Hey Spencer Larson‌,

Some considerations and questions I ask before I do a deployment are:

  • What capabilities do you need?
  • How much downtime can users experience? (This leads to the next three questions)
  • Does the environment need to be highly available? (Active- Active This doubles the amount of machines and licenses usually)
  • Do you want a backup system in place? (Active-Passive This doubles the amount of machines but since only one Enterprise is running at a time you can reuse the licenses)
  • What sort of data will be stored in the Enterprise system? (This helps you to understand the amounts of data you are likely going to need to store and backup)
  • How many people will be administering the system?(How simple does the system need to be so that the admins don't get overwhelmed by the amount of work. Leads into the next question as well.)
  • Do you want everything on one machine or each capability to have its own machine? (This depends on the capabilities you want as some need to have their own server for basic performance. Single site vs multi site build)
  • What load are you expecting? (Internal users only?, External users?)
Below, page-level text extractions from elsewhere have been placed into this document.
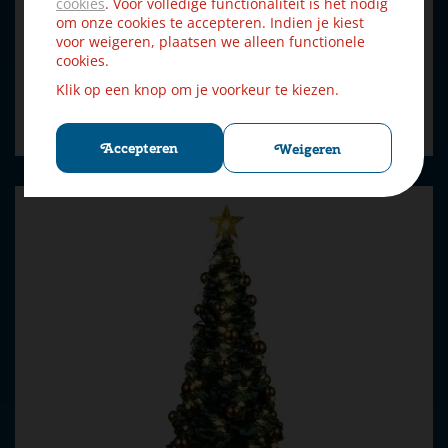
cookies
. Voor volledige functionaliteit is het nodig
om onze cookies te accepteren. Indien je kiest
voor weigeren, plaatsen we alleen functionele
cookies.
€
12
,
59
€
13
,
99
Klik op een knop om je voorkeur te kiezen.
Bestellen
Accepteren
Weigeren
Most of my builds use the following principles:

4 Cores, 8GB RAM is a minimum for all capabilities (Note: Minimum means it will start, users will not have a very good experience using the minimum!!)
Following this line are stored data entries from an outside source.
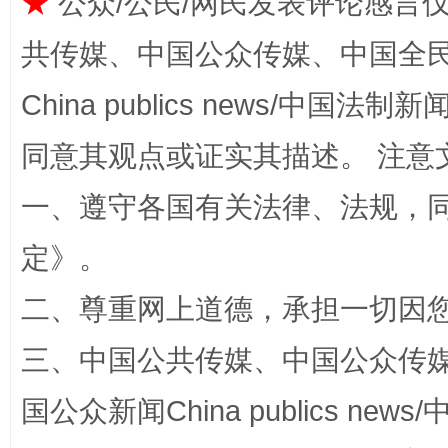
★
公众/公民/网民发表评论感言
共传媒、中国公众传媒、中国全民传媒Ch
China publics news/中国法制新闻
同意其观点或证实其描述。 注意
站台名比不上好声名
一、遵守各国有关法律、法规，
定
》。
二、尊重网上道德，承担一切因
三、中国公共传媒、中国公众传媒、中国全
国公众新闻China publics news/中
漫山遍野的桃花与雪山、麦地、白藏房
除了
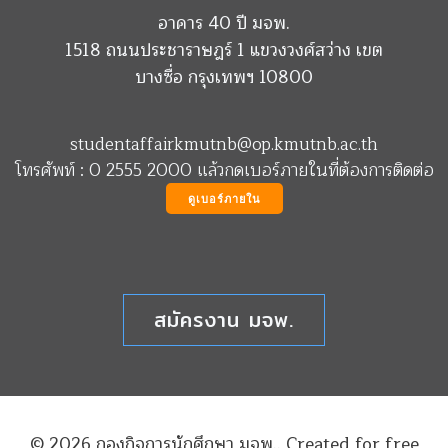
อาคาร 40 ปี มจพ.
1518 ถนนประชาราษฎร์ 1 แขวงวงศ์สว่าง เขต
บางซื่อ กรุงเทพฯ 10800
studentaffairkmutnb@op.kmutnb.ac.th
โทรศัพท์ : 0 2555 2000 แล้วกดเบอร์ภายในที่ต้องการติดต่อ
ดูเบอร์ภายใน
สมัครงาน มจพ.
© 2026 กองกิจการนักศึกษา มจพ.. Created for free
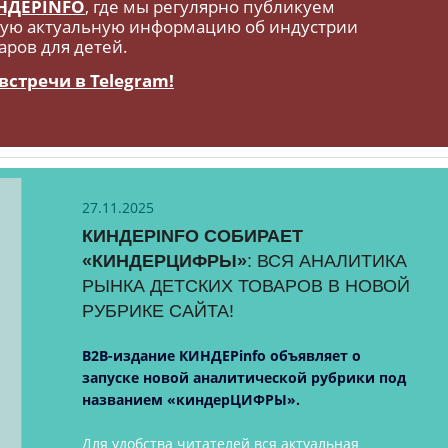
НДЕРINFO
, где мы регулярно публикуем
ую актуальную информацию об индустрии
аров для детей.
встречи в Telegram!
27.11.2025
КИНДЕРINFO СОБИРАЕТ
«КИНДЕРЦИФРЫ»
: ВСЯ АНАЛИТИКА
РЫНКА ДЕТСКИХ ТОВАРОВ В НОВОЙ
РУБРИКЕ САЙТА!
B2B-издание КИНДЕРinfo объявляет о
запуске новой аналитической рубрики под
названием «киндерЦИФРЫ».
Для удобства читателей вся актуальная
Using the above advice if I was building a test deployment of Enterprise (ArcGIS Portal, Server (Hosting), and Datastore (relational)) on a single machine I would be looking at 4 core and 24GB of RAM. For a multiple machine deployment for the same ( 3 machines with Portal, Server and Datastore on their own machine) I would look at each machine being 4 core 8GB of RAM.

Again the above machines would not deal very well with more than 5 or so users and a handful or services. I would start off with 4 core and 12GB for each service in a multi machine deployment.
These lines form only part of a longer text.